COL William Lyons, USA (Ret.), envisions future NATO leadership development at MILCON'26
The leader of the College of Graduate and Continuing Studies takes the international stage.
COL William F. Lyons Jr., USA (Ret.), vice president for distance education at Norwich University, presented his latest research at the MILCON'26 International Scientific Conference in Skopje, North Macedonia, joining military professionals, scholars, and policymakers from across the Euro-Atlantic community to examine the future of defense and security in a rapidly changing strategic environment.
Hosted by the Military Academy "General Mihailo Apostolski" and supported by the Ministry of Defence and Armed Forces of the Republic of North Macedonia, the conference centered on adapting defense institutions to emerging challenges including cyber warfare, hybrid threats, critical infrastructure resilience, and next-generation military education.
Lyons delivered a presentation titled "Preparing Future NATO Military Leaders for Hybrid Warfare: Professional Military Education Requirements in the Twenty-First Century," arguing that officer development must evolve alongside the changing character of conflict. His research contends that the traditional industrial-era model of military education is increasingly mismatched with a battlespace shaped by ambiguity, information competition, cyber operations, and nontraditional forms of coercion.
Drawing on scholarship from NATO, the European Union, and the European Centre of Excellence for Countering Hybrid Threats in Helsinki, Lyons identified four essential capacities for future leaders: understanding complexity, practicing epistemic humility, making principled decisions under uncertainty, and building adaptive resilience. Together, he argues, these attributes form the foundation of effective leadership in hybrid conflict environments.
The presentation emphasized that higher education institutions, including military academies, war colleges, and universities, serve as critical partners in preparing leaders for contemporary security challenges. Developing intellectual agility, ethical reasoning, interdisciplinary understanding, and cultural awareness, Lyons noted, is as important as technological advancement or doctrinal innovation.
The themes explored at MILCON'26 closely aligned with the conference's broader objective of fostering holistic approaches to defense and security that integrate military capability, international cooperation, resilient institutions, and human dimensions of security.

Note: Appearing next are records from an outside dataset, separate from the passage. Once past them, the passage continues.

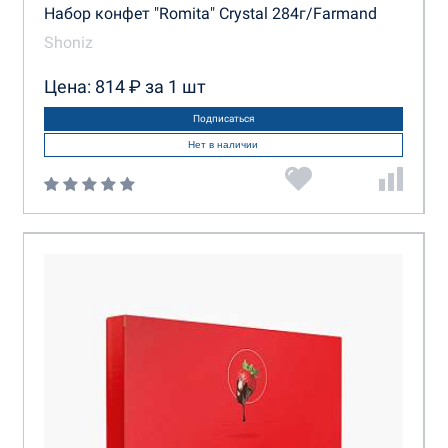
Набор конфет "Romita" Crystal 284г/Farmand
Shoniz
Цена: 814 ₽ за 1 шт
Подписаться
Нет в наличии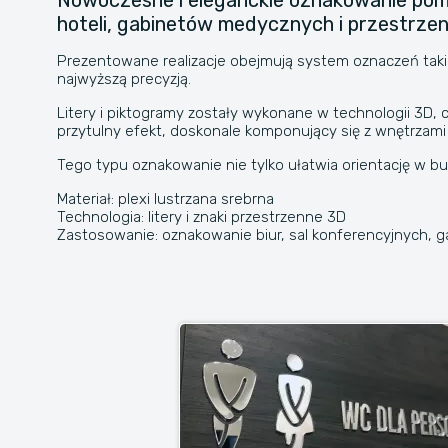
Nowoczesne i eleganckie oznakowanie pomies
hoteli, gabinetów medycznych i przestrzen
Prezentowane realizacje obejmują system oznaczeń takich
najwyższą precyzją.
Litery i piktogramy zostały wykonane w technologii 3D, 
przytulny efekt, doskonale komponujący się z wnętrzami
Tego typu oznakowanie nie tylko ułatwia orientację w bud
Materiał: plexi lustrzana srebrna
Technologia: litery i znaki przestrzenne 3D
Zastosowanie: oznakowanie biur, sal konferencyjnych, ga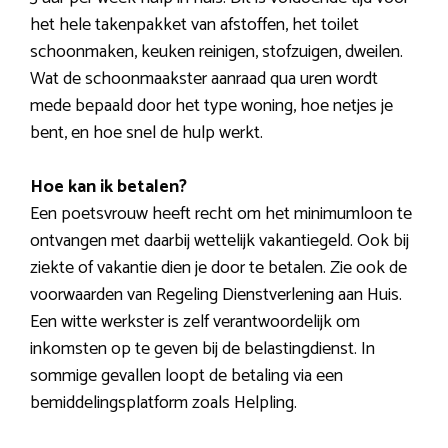
het hele takenpakket van afstoffen, het toilet
schoonmaken, keuken reinigen, stofzuigen, dweilen.
Wat de schoonmaakster aanraad qua uren wordt
mede bepaald door het type woning, hoe netjes je
bent, en hoe snel de hulp werkt.
Hoe kan ik betalen?
Een poetsvrouw heeft recht om het minimumloon te
ontvangen met daarbij wettelijk vakantiegeld. Ook bij
ziekte of vakantie dien je door te betalen. Zie ook de
voorwaarden van Regeling Dienstverlening aan Huis.
Een witte werkster is zelf verantwoordelijk om
inkomsten op te geven bij de belastingdienst. In
sommige gevallen loopt de betaling via een
bemiddelingsplatform zoals Helpling.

Particular attention throughout the event focused on hybrid threats that span physical, cyber, informational, and technological domains.
For Lyons, whose 31-year career in human intelligence collection and operations supported special operations and strategic intelligence missions, the challenge is fundamentally educational. Preparing military leaders for future conflict requires cultivating the ability to operate effectively amid uncertainty, adapt to rapidly changing conditions, and think across traditional organizational and disciplinary boundaries.
His participation at MILCON'26 reflects Norwich University's enduring engagement with global conversations surrounding leadership, security, and professional military education. Through research, teaching, and collaboration with international partners, Norwich faculty and alumni continue to contribute to the ideas shaping the next generation of military leaders.
As hybrid threats evolve and strategic competition intensifies, Lyons' work offers a clear message: intellectual adaptability and lifelong learning are not supplementary qualities for military professionals. They are prerequisites for effective leadership in the twenty-first century.